Mitsubishi Corporation has agreed to sell its entire 11.007% shareholding in Engro Polymer & Chemicals Limited (EPCL) through a formal share purchase agreement. The transaction marks Mitsubishi’s exit from its investment in EPCL, one of Pakistan’s leading petrochemical companies. The deal is being executed with Liberty Daharki Power Limited and Seagreen Enterprises as the acquiring parties.
Regulatory Approval by CCP
The Competition Commission of Pakistan (CCP) has reviewed and approved the transaction under a Phase-I merger assessment. According to the CCP, the deal does not raise any competition concerns in Pakistan’s chemical or industrial markets. The approval confirms that the acquisition will not negatively impact market competition or consumer pricing in the sector.
Details of the Transaction
As part of the agreement, Mitsubishi is selling over 100 million shares of Engro Polymer. The transaction is subject to standard legal and financial closing conditions.

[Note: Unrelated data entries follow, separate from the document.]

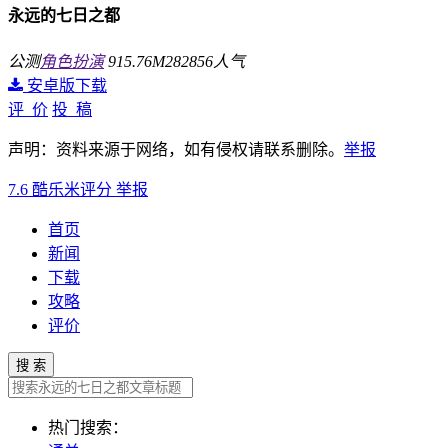
永远的七日之都
公测
角色扮演
915.76M
282856人气
安卓版下载
评 价
投 稿
声明：资料来源于网络，如有侵权请联系删除。
举报
7.6
酷乐米评分
举报
首页
新闻
下载
攻略
评价
搜 索
热门搜索：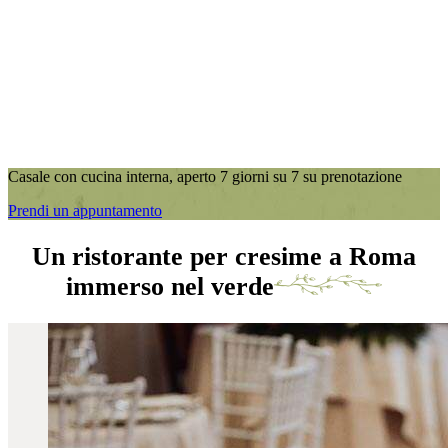
Casale con cucina interna, aperto 7 giorni su 7 su prenotazione
Prendi un appuntamento
Un ristorante per cresime a Roma
immerso nel verde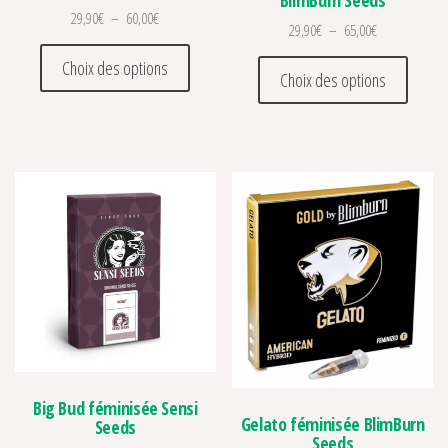
Plage de prix : 29,90€ à 60,00€
29,90
€
–
60,00
€
Plage de prix 
29,90
€
–
65,00
€
Ce produit a plusieurs variations. Les optio
Ce prod
Choix des options
Choix des options
Big Bud féminisée Sensi
Gelato féminisée BlimBurn
Seeds
Seeds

Once completed, ownership of the shares will be transferred to the new buyers, reshaping the shareholding structure of the company.
No Major Impact on Market Competition
Regulatory authorities have clarified that the transaction does not create any monopoly or dominance issues. The buyer companies operate in different business sectors, meaning there is no direct overlap with Mitsubishi’s previous role in the chemical industry. As a result, the deal is considered neutral in terms of market competition.
Strategic Corporate Decision
Engro Polymer is a major manufacturer of PVC, caustic soda, and other chemical products in Pakistan. Mitsubishi’s decision to sell its stake is seen as part of a broader global portfolio adjustment strategy rather than a complete withdrawal from Pakistan. The company regularly reviews its international investments to optimize returns and reduce exposure in certain sectors.
Conclusion
With CCP approval secured, the transaction is moving toward completion. While media reports have described it as Mitsubishi “exiting Pakistan,” the accurate interpretation is that the company is only divesting its stake in Engro Polymer. The development is not expected to cause any major disruption in Pakistan’s chemical industry.